GIS In Transportation – Research Road Map
Collaborative Decision Making
Fred Laurence Williams (Office of Budget & Policy, FTA) responds to Harvey’s Transport 2.0 article
- Visualize five different “interests” seated around a conference table, viewing a common screen displaying, say, a top-down view of their neighborhood. Each participant, in turn, projects upon the map images and values portraying his or her particular concerns. For example, the advocate for people with disabilities projects layers portraying residences of people in wheelchairs, their typical destinations, etc. Next, the highway engineer projects road bottlenecks on the same screen. You have already alluded to this in your article—it would have been a little better to demonstrate this.
- Now, visualize a dropdown list that invites any viewer or GIS operator to select an economic model to apply to an operator-drawn polygon on the projected map. The model might be a benefit cost analysis calculation that would use remotely available data from the selected polygon (e.g., census income data, auto ownership data, real estate values). The highway engineer could show average time lost to bottlenecks each day, and their economic cost, and the cost of fixing the bottlenecks, and which population in the neighborhood would reap most of the benefits of reduced bottlenecks, ad infinitum. Using these data, the model would generate the costs and benefits of elected transport interventions. (Actually, we have developed one such application, using Portland, OR data).

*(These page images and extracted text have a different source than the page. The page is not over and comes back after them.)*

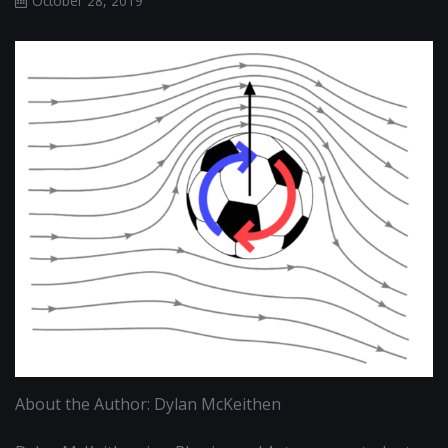
October 28, 2019
About the Author: Dylan McKeithen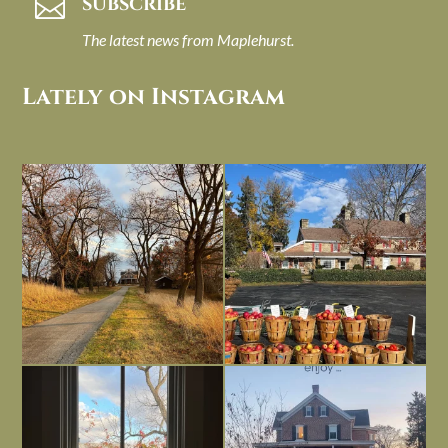
SUBSCRIBE

The latest news from Maplehurst.
Lately on Instagram
I always think of early winter as a
Had to leave my computer (and a big
dreary time of
...
unfinished
...
Nov 30
Nov 26
Everything is terrible but everything
Long summer days are glorious, but
is
...
I’m grateful
...
Nov 21
Nov 13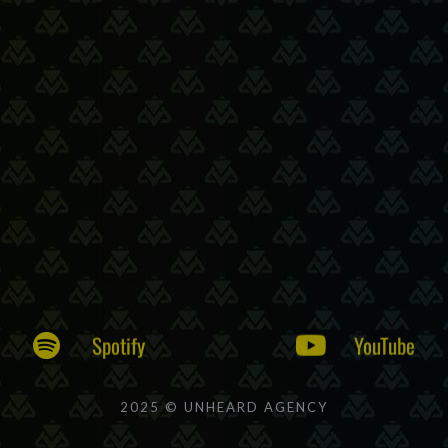
Spotify
YouTube
2025 © UNHEARD AGENCY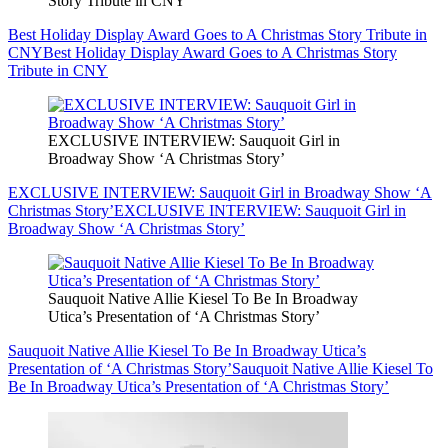
Story Tribute in CNY
Best Holiday Display Award Goes to A Christmas Story Tribute in
CNY
Best Holiday Display Award Goes to A Christmas Story
Tribute in CNY
EXCLUSIVE INTERVIEW: Sauquoit Girl in
Broadway Show ‘A Christmas Story’
EXCLUSIVE INTERVIEW: Sauquoit Girl in Broadway Show ‘A
Christmas Story’
EXCLUSIVE INTERVIEW: Sauquoit Girl in
Broadway Show ‘A Christmas Story’
Sauquoit Native Allie Kiesel To Be In Broadway
Utica’s Presentation of ‘A Christmas Story’
Sauquoit Native Allie Kiesel To Be In Broadway Utica’s
Presentation of ‘A Christmas Story’
Sauquoit Native Allie Kiesel To
Be In Broadway Utica’s Presentation of ‘A Christmas Story’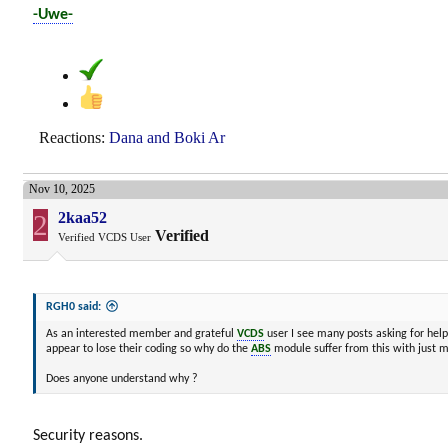
-Uwe-
Reactions:
Dana
and
Boki Ar
Nov 10, 2025
2
2kaa52
Verified
Verified VCDS User
RGH0 said:
As an interested member and grateful
VCDS
user I see many posts asking for hel
appear to lose their coding so why do the
ABS
module suffer from this with just m
Does anyone understand why ?
Security reasons.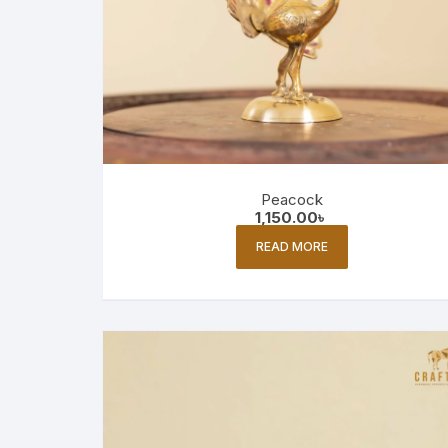
Peacock
1,150.00
৳
READ MORE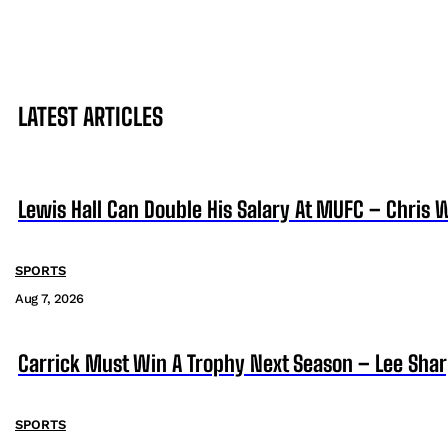
LATEST ARTICLES
Lewis Hall Can Double His Salary At MUFC – Chris 
SPORTS
Aug 7, 2026
Carrick Must Win A Trophy Next Season – Lee Sha
SPORTS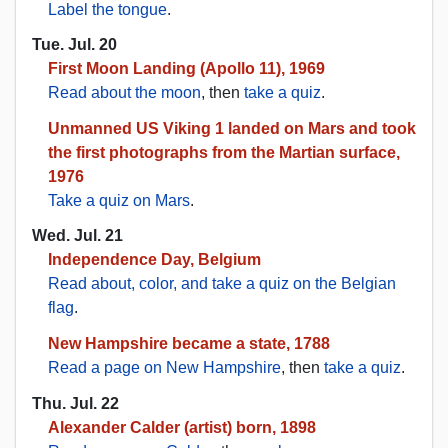
Label the tongue
.
Tue. Jul. 20
First Moon Landing (Apollo 11), 1969
Read about the moon
, then
take a quiz
.
Unmanned US Viking 1 landed on Mars and took
the first photographs from the Martian surface,
1976
Take a quiz on Mars
.
Wed. Jul. 21
Independence Day, Belgium
Read about, color, and take a quiz on the Belgian
flag
.
New Hampshire became a state, 1788
Read a page on New Hampshire
, then
take a quiz
.
Thu. Jul. 22
Alexander Calder (artist) born, 1898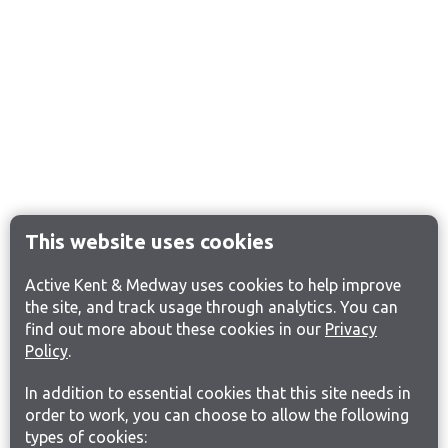
This website uses cookies
Active Kent & Medway uses cookies to help improve
the site, and track usage through analytics. You can
find out more about these cookies in our
Privacy
Policy
.
In addition to essential cookies that this site needs in
order to work, you can choose to allow the following
types of cookies: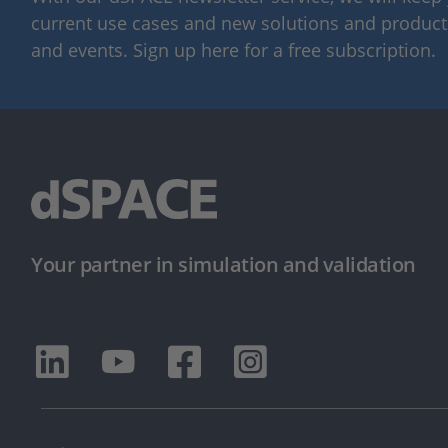
current use cases and new solutions and products,
and events. Sign up here for a free subscription.
Your partner in simulation and validation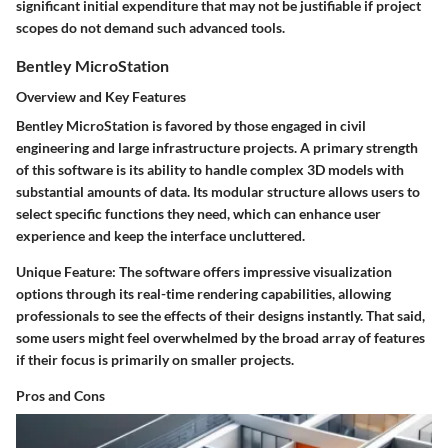
significant initial expenditure that may not be justifiable if project
scopes do not demand such advanced tools.
Bentley MicroStation
Overview and Key Features
Bentley MicroStation is favored by those engaged in civil
engineering and large infrastructure projects. A primary strength
of this software is its ability to handle complex 3D models with
substantial amounts of data. Its modular structure allows users to
select specific functions they need, which can enhance user
experience and keep the interface uncluttered.
Unique Feature:
The software offers impressive visualization
options through its
real-time rendering
capabilities, allowing
professionals to see the effects of their designs instantly. That said,
some users might feel overwhelmed by the broad array of features
if their focus is primarily on smaller projects.
Pros and Cons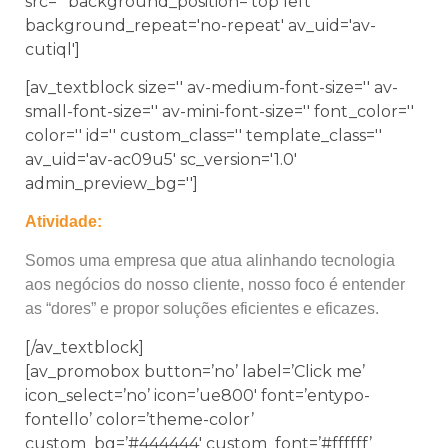
src='' background_position='top left'
background_repeat='no-repeat' av_uid='av-
cutiql']
[av_textblock size='' av-medium-font-size='' av-
small-font-size='' av-mini-font-size='' font_color=''
color='' id='' custom_class='' template_class=''
av_uid='av-ac09u5' sc_version='1.0'
admin_preview_bg='']
Atividade:
Somos uma empresa que atua alinhando tecnologia
aos negócios do nosso cliente, nosso foco é entender
as “dores” e propor soluções eficientes e eficazes.
[/av_textblock]
[av_promobox button=’no’ label=’Click me’
icon_select=’no’ icon=’ue800′ font=’entypo-
fontello’ color=’theme-color’
custom_bg=’#444444′ custom_font=’#ffffff’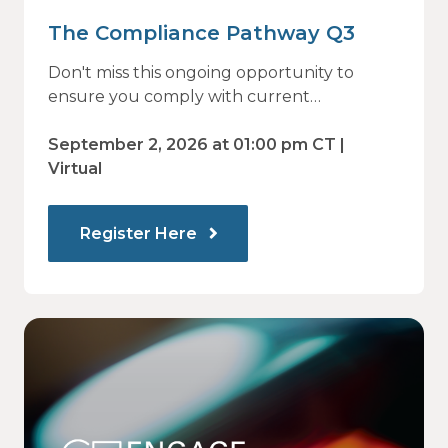
The Compliance Pathway Q3
Don't miss this ongoing opportunity to
ensure you comply with current
regulations and are prepared for what's
ahead.
September 2, 2026 at 01:00 pm CT |
Virtual
Register Here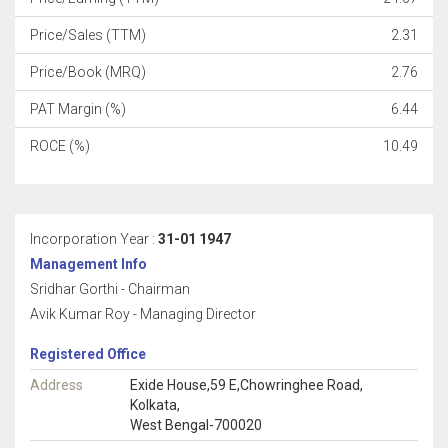
Price/Sales (TTM)
2.31
Price/Book (MRQ)
2.76
PAT Margin (%)
6.44
ROCE (%)
10.49
Incorporation Year :
31-01 1947
Management Info
Sridhar Gorthi - Chairman
Avik Kumar Roy - Managing Director
Registered Office
Address
Exide House,59 E,Chowringhee Road,
Kolkata,
West Bengal-700020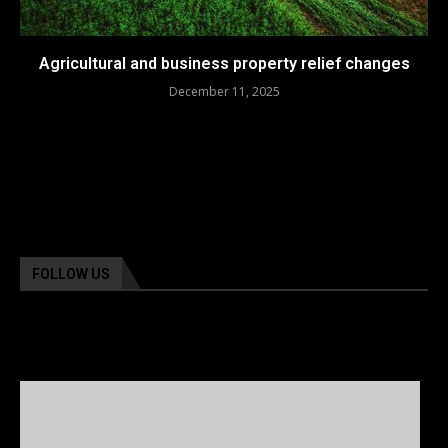
Agricultural and business property relief changes
December 11, 2025
FOLLOW US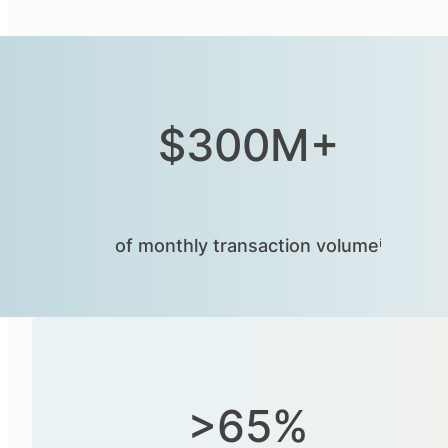
$300M+
of monthly transaction volumeⁱ
>65%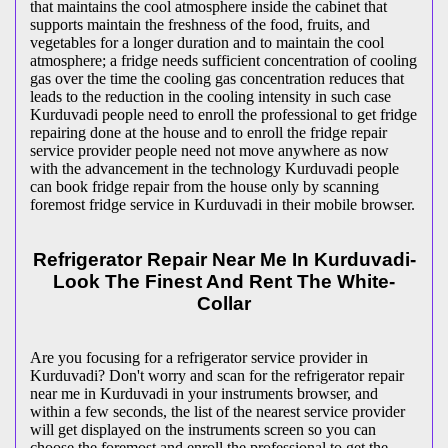
that maintains the cool atmosphere inside the cabinet that
supports maintain the freshness of the food, fruits, and
vegetables for a longer duration and to maintain the cool
atmosphere; a fridge needs sufficient concentration of cooling
gas over the time the cooling gas concentration reduces that
leads to the reduction in the cooling intensity in such case
Kurduvadi people need to enroll the professional to get fridge
repairing done at the house and to enroll the fridge repair
service provider people need not move anywhere as now
with the advancement in the technology Kurduvadi people
can book fridge repair from the house only by scanning
foremost fridge service in Kurduvadi in their mobile browser.
Refrigerator Repair Near Me In Kurduvadi-
Look The Finest And Rent The White-
Collar
Are you focusing for a refrigerator service provider in
Kurduvadi? Don't worry and scan for the refrigerator repair
near me in Kurduvadi in your instruments browser, and
within a few seconds, the list of the nearest service provider
will get displayed on the instruments screen so you can
choose the foremost and enroll the professional to get the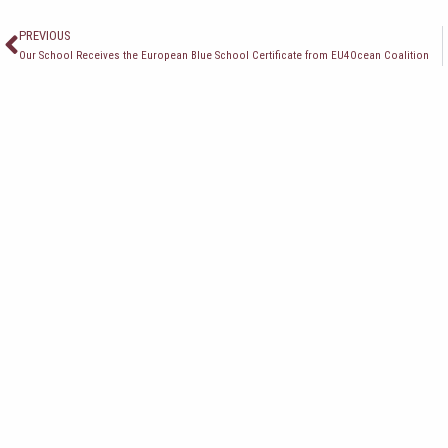
Пред
PREVIOUS
Our School Receives the European Blue School Certificate from EU4Ocean Coalition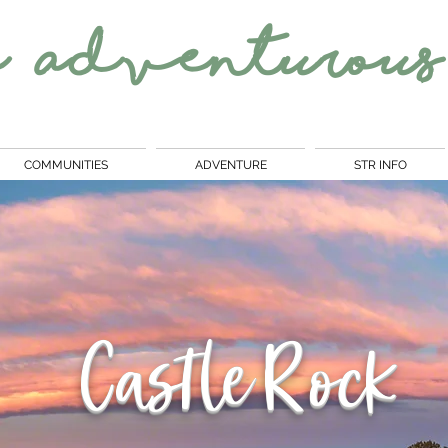
e
Adventurous
COMMUNITIES
ADVENTURE
STR INFO
Castle Rock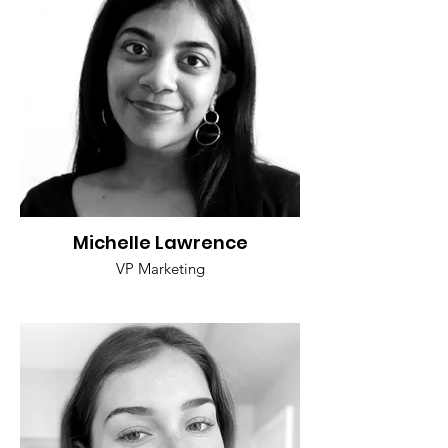
Michelle Lawrence
VP Marketing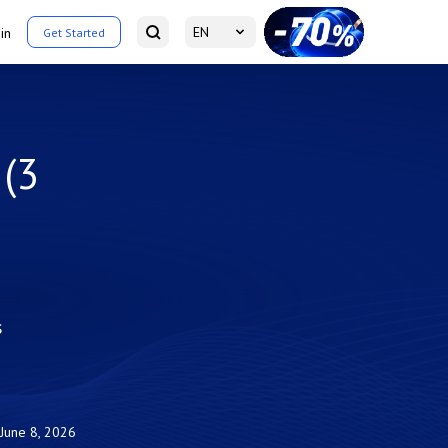
EN
in
Get Started
 (3
s
June 8, 2026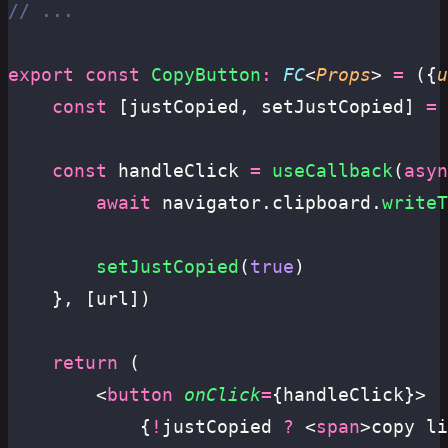
// ...
export
 const
 CopyButton
:
 FC
<
Props
> 
=
 ({
u
	const
 [justCopied, setJustCopied] 
=
 
	const
 handleClick 
=
 useCallback
(
asyn
		await
 navigator.clipboard.
writeT
		setJustCopied
(
true
)
	}, [url])
	return
 (
		<
button
 onClick
=
{handleClick}>
			{
!
justCopied 
?
 <
span
>copy li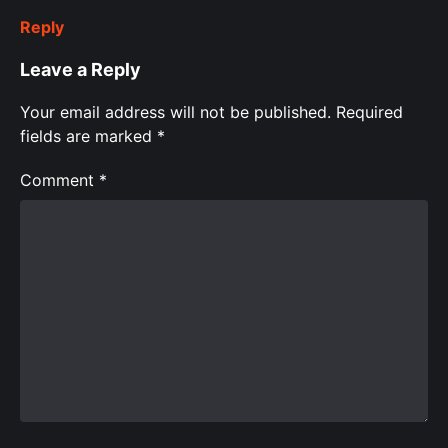
Reply
Leave a Reply
Your email address will not be published.
Required
fields are marked
*
Comment
*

Over time, the mirror worlds could conceivable extend to a kind of “reification” of analytical segments of earth surfaces, segments that would “function” in mathematical terms, allowing the analyst to apply models to draw conclusions, e.g., oops, Harvey’s neighborhood GDP was growing 2.3 percent per year until the recession hit 13 of his neighbors, reducing the neighborhood GDP to the national average, all in “real” time, drawing from remote databases.